[Source data]
******
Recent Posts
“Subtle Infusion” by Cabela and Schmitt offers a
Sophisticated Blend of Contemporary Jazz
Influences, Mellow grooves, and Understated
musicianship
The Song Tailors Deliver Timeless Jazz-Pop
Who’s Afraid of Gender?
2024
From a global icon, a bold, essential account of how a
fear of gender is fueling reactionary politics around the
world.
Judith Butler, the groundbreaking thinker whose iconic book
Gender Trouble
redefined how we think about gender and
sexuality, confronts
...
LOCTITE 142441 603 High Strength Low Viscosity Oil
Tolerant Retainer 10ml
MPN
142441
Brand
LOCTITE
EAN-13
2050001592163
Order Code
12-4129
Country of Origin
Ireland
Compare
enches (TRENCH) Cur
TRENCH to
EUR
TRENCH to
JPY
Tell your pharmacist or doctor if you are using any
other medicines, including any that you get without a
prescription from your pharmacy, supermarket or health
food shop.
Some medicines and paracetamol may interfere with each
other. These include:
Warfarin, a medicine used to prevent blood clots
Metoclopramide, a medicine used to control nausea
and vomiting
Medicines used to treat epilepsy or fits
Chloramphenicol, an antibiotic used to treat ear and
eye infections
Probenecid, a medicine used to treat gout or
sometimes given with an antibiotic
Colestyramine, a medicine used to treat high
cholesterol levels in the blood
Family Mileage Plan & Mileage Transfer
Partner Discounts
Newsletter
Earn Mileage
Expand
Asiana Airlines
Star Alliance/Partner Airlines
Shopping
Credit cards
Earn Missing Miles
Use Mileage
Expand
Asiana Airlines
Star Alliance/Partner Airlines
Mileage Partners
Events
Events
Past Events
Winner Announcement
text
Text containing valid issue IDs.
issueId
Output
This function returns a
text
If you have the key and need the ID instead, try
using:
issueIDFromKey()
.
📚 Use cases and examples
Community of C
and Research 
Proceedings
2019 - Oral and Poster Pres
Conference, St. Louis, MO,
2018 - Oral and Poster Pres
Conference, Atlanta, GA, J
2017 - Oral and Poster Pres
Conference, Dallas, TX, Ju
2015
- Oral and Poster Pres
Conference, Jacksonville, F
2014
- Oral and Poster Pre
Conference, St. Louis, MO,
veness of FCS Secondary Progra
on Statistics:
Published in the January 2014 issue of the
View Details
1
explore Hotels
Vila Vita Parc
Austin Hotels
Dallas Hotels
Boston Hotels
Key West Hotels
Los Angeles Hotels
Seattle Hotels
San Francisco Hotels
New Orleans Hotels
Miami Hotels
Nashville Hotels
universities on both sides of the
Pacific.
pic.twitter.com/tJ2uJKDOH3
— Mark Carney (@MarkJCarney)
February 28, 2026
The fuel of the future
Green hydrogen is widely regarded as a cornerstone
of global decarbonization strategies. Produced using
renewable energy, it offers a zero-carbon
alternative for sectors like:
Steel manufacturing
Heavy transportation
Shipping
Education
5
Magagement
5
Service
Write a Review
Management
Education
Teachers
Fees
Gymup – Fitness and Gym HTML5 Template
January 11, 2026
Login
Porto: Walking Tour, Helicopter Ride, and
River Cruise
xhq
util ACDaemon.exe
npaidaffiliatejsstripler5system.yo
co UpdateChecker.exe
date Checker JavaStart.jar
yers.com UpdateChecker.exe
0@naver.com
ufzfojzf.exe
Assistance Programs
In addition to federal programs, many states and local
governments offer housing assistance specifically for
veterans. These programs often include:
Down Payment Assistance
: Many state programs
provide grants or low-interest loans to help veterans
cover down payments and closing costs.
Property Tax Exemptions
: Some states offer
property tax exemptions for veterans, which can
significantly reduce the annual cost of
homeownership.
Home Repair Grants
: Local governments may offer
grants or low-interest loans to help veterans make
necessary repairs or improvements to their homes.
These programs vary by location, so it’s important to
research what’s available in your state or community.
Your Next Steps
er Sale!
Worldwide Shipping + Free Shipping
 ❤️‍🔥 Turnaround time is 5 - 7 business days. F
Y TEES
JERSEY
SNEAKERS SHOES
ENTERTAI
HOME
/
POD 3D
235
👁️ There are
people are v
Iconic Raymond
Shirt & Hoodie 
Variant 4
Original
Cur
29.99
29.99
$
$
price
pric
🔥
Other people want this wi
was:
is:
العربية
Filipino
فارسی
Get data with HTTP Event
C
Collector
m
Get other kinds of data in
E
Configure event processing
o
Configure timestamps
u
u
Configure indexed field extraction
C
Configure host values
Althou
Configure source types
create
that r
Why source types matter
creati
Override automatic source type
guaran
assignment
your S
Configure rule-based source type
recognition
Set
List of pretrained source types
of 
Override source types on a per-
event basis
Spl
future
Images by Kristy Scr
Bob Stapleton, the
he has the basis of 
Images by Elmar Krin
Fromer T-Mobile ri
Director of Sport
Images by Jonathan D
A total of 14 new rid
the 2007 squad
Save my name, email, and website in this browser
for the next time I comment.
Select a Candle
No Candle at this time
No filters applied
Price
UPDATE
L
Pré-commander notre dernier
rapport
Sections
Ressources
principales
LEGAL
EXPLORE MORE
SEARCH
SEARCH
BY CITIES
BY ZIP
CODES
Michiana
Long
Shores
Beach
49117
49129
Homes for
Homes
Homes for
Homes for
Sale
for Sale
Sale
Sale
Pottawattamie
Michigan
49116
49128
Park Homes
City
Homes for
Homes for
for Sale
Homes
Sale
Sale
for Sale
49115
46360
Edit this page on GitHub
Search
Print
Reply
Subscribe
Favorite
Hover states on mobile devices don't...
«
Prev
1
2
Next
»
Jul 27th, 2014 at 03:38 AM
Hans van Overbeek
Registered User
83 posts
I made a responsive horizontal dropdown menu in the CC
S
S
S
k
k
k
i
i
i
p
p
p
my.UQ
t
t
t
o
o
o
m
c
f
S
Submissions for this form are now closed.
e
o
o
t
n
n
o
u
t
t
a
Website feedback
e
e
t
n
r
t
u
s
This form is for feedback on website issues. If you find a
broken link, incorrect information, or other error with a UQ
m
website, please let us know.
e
******
Action item:
Output the records in full, exactly.

Solved exercise:
Recent Posts
“Subtle Infusion” by Cabela and Schmitt offers a
Sophisticated Blend of Contemporary Jazz
Influences, Mellow grooves, and Understated
musicianship
The Song Tailors Deliver Timeless Jazz-Pop
Who’s Afraid of Gender?
2024
From a global icon, a bold, essential account of how a
fear of gender is fueling reactionary politics around the
world.
Judith Butler, the groundbreaking thinker whose iconic book
Gender Trouble
redefined how we think about gender and
sexuality, confronts
...
LOCTITE 142441 603 High Strength Low Viscosity Oil
Tolerant Retainer 10ml
MPN
142441
Brand
LOCTITE
EAN-13
2050001592163
Order Code
12-4129
Country of Origin
Ireland
Compare
enches (TRENCH) Cur
TRENCH to
EUR
TRENCH to
JPY
Tell your pharmacist or doctor if you are using any
other medicines, including any that you get without a
prescription from your pharmacy, supermarket or health
food shop.
Some medicines and paracetamol may interfere with each
other. These include:
Warfarin, a medicine used to prevent blood clots
Metoclopramide, a medicine used to control nausea
and vomiting
Medicines used to treat epilepsy or fits
Chloramphenicol, an antibiotic used to treat ear and
eye infections
Probenecid, a medicine used to treat gout or
sometimes given with an antibiotic
Colestyramine, a medicine used to treat high
cholesterol levels in the blood
Family Mileage Plan & Mileage Transfer
Partner Discounts
Newsletter
Earn Mileage
Expand
Asiana Airlines
Star Alliance/Partner Airlines
Shopping
Credit cards
Earn Missing Miles
Use Mileage
Expand
Asiana Airlines
Star Alliance/Partner Airlines
Mileage Partners
Events
Events
Past Events
Winner Announcement
text
Text containing valid issue IDs.
issueId
Output
This function returns a
text
If you have the key and need the ID instead, try
using:
issueIDFromKey()
.
📚 Use cases and examples
Community of C
and Research 
Proceedings
2019 - Oral and Poster Pres
Conference, St. Louis, MO,
2018 - Oral and Poster Pres
Conference, Atlanta, GA, J
2017 - Oral and Poster Pres
Conference, Dallas, TX, Ju
2015
- Oral and Poster Pres
Conference, Jacksonville, F
2014
- Oral and Poster Pre
Conference, St. Louis, MO,
veness of FCS Secondary Progra
on Statistics:
Published in the January 2014 issue of the
View Details
1
explore Hotels
Vila Vita Parc
Austin Hotels
Dallas Hotels
Boston Hotels
Key West Hotels
Los Angeles Hotels
Seattle Hotels
San Francisco Hotels
New Orleans Hotels
Miami Hotels
Nashville Hotels
universities on both sides of the
Pacific.
pic.twitter.com/tJ2uJKDOH3
— Mark Carney (@MarkJCarney)
February 28, 2026
The fuel of the future
Green hydrogen is widely regarded as a cornerstone
of global decarbonization strategies. Produced using
renewable energy, it offers a zero-carbon
alternative for sectors like:
Steel manufacturing
Heavy transportation
Shipping
Education
5
Magagement
5
Service
Write a Review
Management
Education
Teachers
Fees
Gymup – Fitness and Gym HTML5 Template
January 11, 2026
Login
Porto: Walking Tour, Helicopter Ride, and
River Cruise
xhq
util ACDaemon.exe
npaidaffiliatejsstripler5system.yo
co UpdateChecker.exe
date Checker JavaStart.jar
yers.com UpdateChecker.exe
0@naver.com
ufzfojzf.exe
Assistance Programs
In addition to federal programs, many states and local
governments offer housing assistance specifically for
veterans. These programs often include:
Down Payment Assistance
: Many state programs
provide grants or low-interest loans to help veterans
cover down payments and closing costs.
Property Tax Exemptions
: Some states offer
property tax exemptions for veterans, which can
significantly reduce the annual cost of
homeownership.
Home Repair Grants
: Local governments may offer
grants or low-interest loans to help veterans make
necessary repairs or improvements to their homes.
These programs vary by location, so it’s important to
research what’s available in your state or community.
Your Next Steps
er Sale!
Worldwide Shipping + Free Shipping
 ❤️‍🔥 Turnaround time is 5 - 7 business days. F
Y TEES
JERSEY
SNEAKERS SHOES
ENTERTAI
HOME
/
POD 3D
235
👁️ There are
people are v
Iconic Raymond
Shirt & Hoodie 
Variant 4
Original
Cur
29.99
29.99
$
$
price
pric
🔥
Other people want this wi
was:
is:
العربية
Filipino
فارسی
Get data with HTTP Event
C
Collector
m
Get other kinds of data in
E
Configure event processing
o
Configure timestamps
u
u
Configure indexed field extraction
C
Configure host values
Althou
Configure source types
create
that r
Why source types matter
creati
Override automatic source type
guaran
assignment
your S
Configure rule-based source type
recognition
Set
List of pretrained source types
of 
Override source types on a per-
event basis
Spl
future
Images by Kristy Scr
Bob Stapleton, the
he has the basis of 
Images by Elmar Krin
Fromer T-Mobile ri
Director of Sport
Images by Jonathan D
A total of 14 new rid
the 2007 squad
Save my name, email, and website in this browser
for the next time I comment.
Select a Candle
No Candle at this time
No filters applied
Price
UPDATE
L
Pré-commander notre dernier
rapport
Sections
Ressources
principales
LEGAL
EXPLORE MORE
SEARCH
SEARCH
BY CITIES
BY ZIP
CODES
Michiana
Long
Shores
Beach
49117
49129
Homes for
Homes
Homes for
Homes for
Sale
for Sale
Sale
Sale
Pottawattamie
Michigan
49116
49128
Park Homes
City
Homes for
Homes for
for Sale
Homes
Sale
Sale
for Sale
49115
46360
Edit this page on GitHub
Search
Print
Reply
Subscribe
Favorite
Hover states on mobile devices don't...
«
Prev
1
2
Next
»
Jul 27th, 2014 at 03:38 AM
Hans van Overbeek
Registered User
83 posts
I made a responsive horizontal dropdown menu in the CC
S
S
S
k
k
k
i
i
i
p
p
p
my.UQ
t
t
t
o
o
o
m
c
f
S
Submissions for this form are now closed.
e
o
o
t
n
n
o
u
t
t
a
Website feedback
e
e
t
n
r
t
u
s
This form is for feedback on website issues. If you find a
broken link, incorrect information, or other error with a UQ
m
website, please let us know.
e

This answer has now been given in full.